There is a clause in the franchise agreement stating that any ticket shown as valid via the CTRL in the National Routeing Guide (NRG) must be accepted. As such, whatever is on their website or peddled by their representatives is an irrelevance unless it corroborates what the NRG says.
Earlier this week, I recommended the following action to Southeastern in an attempt to prevent recurrences of what is happening to fare paying passengers with valid tickets;
Staff to be appropriately trained up on tickets. This invovles making them aware of the existence of the National Routeing Guide, the National Rail Conditions of Carriage (NRCoC) and their relevance to permitted routes. This would encompass making them aware of seemingly anomalous fares being valid and being encouraged to pass such matters on for investigation ahead of unnecessarily brutal enforcement or committing customers to debts.

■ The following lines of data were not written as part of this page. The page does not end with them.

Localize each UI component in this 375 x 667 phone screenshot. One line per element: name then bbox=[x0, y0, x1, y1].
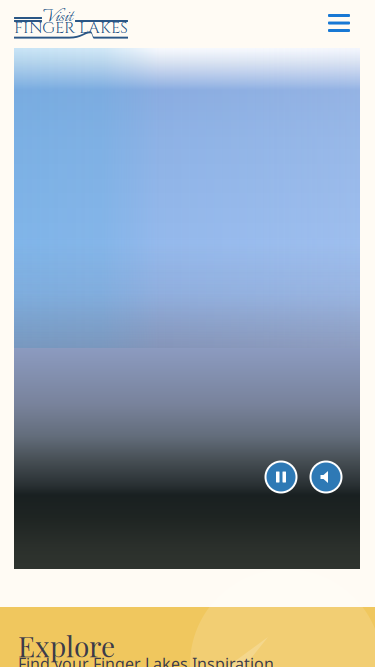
staticText: Find your Finger Lakes Inspiration bbox=[18, 653, 274, 667]
button[interactable]: Menu bbox=[319, 4, 359, 42]
staticText: Explore bbox=[18, 627, 115, 664]
staticText: Visit bbox=[43, 3, 72, 31]
button[interactable]: Visit Finger Lakes, home bbox=[14, 5, 128, 41]
button[interactable]: Pause bbox=[263, 459, 299, 495]
button[interactable]: Mute bbox=[308, 459, 344, 495]
staticText: FINGER LAKES bbox=[14, 17, 128, 39]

This was Southeastern's response;
A part of their training relevant staff are trained to identify and authorise tickets. Due to the inherent complications involved in fares and routing we can not guarantee that a mistakes will never be made. The established appeals and escalation procedure allows for these mistakes to be rectified. However, we appreciate your advice and a copy of your email has been passed to the Head of Revenue and Security.

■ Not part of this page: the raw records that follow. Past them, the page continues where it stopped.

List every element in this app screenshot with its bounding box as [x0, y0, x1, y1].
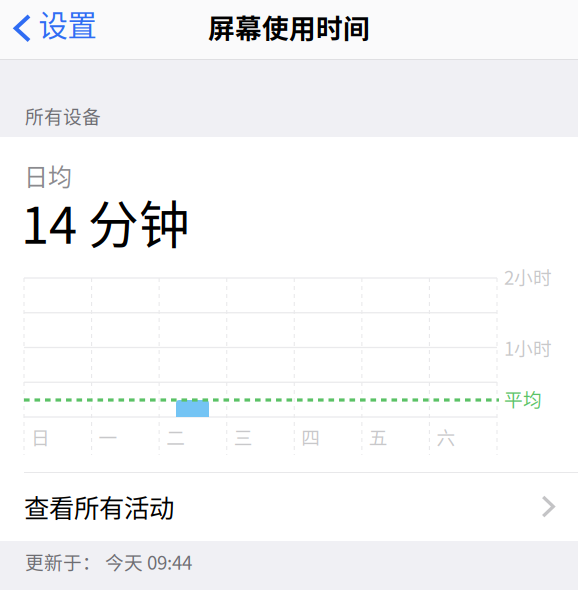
staticText: 查看所有活动 — [24, 488, 174, 525]
staticText: 二 — [166, 423, 185, 450]
staticText: 日 — [31, 423, 50, 450]
staticText: 2小时 — [504, 263, 552, 290]
staticText: 更新于： 今天 09:44 — [25, 548, 192, 575]
staticText: 14 分钟 — [21, 185, 190, 258]
staticText: 日均 — [24, 158, 72, 193]
staticText: 一 — [99, 423, 118, 450]
staticText: 五 — [369, 423, 388, 450]
staticText: 所有设备 — [25, 102, 101, 129]
staticText: 四 — [301, 423, 320, 450]
button[interactable]: 查看所有活动 — [0, 472, 578, 541]
staticText: 三 — [234, 423, 253, 450]
staticText: 设置 — [38, 2, 96, 45]
staticText: 六 — [436, 423, 455, 450]
staticText: 1小时 — [504, 334, 552, 361]
staticText: 平均 — [504, 385, 542, 412]
button[interactable]: 设置 — [0, 2, 106, 58]
staticText: 屏幕使用时间 — [208, 7, 370, 46]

The NRCoC is a legal contract between the passenger and TOC. It is also Schedule 24 of the Ticketing and Settlement Agreement which is a fundamental component of their franchise agreement. Each instance of a ticket inspector making a mistake by rejecting a valid ticket represents a breach of that contract and non compliance with the terms of their franchise. If more passengers went down the road of suing them and initiating a remedial process through submitting written reports to the DfT, the management may see fit to invest in equipping its staff with the competencies required to avoid creating difficult and costly problems.
I favour a "Be right first time" approach over Southeastern's preference to make mistakes then rectify them only if challenged. This is a dangerous strategy when they have a senior member of retail staff who cannot objectively determine the validity of all tickets by using the relevant literature. Plus an appeals entity (IPFAS) with the same problem.